• **EXERCISE PROMPT**
A faithful copy of the entries is needed, one that leaves out the pictures.

[Page images and extracted text]

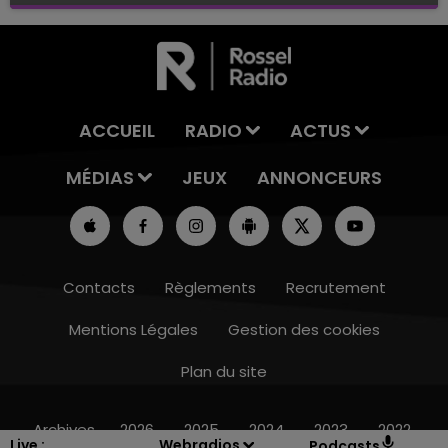
Baignade biologique de Connantre
ACCUEIL
RADIO
ACTUS
MÉDIAS
JEUX
ANNONCEURS
Contacts
Règlements
Recrutement
Mentions Légales
Gestion des cookies
Plan du site
14h00 - 15h00
LA RADIO POP
Archives
2026
2025
2024
2023
2022
Live :
Webradios
Podcasts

• **ANSWER**
Baignade biologique de Connantre
ACCUEIL
RADIO
ACTUS
MÉDIAS
JEUX
ANNONCEURS
Contacts
Règlements
Recrutement
Mentions Légales
Gestion des cookies
Plan du site
14h00 - 15h00
LA RADIO POP
Archives
2026
2025
2024
2023
2022
Live :
Webradios
Podcasts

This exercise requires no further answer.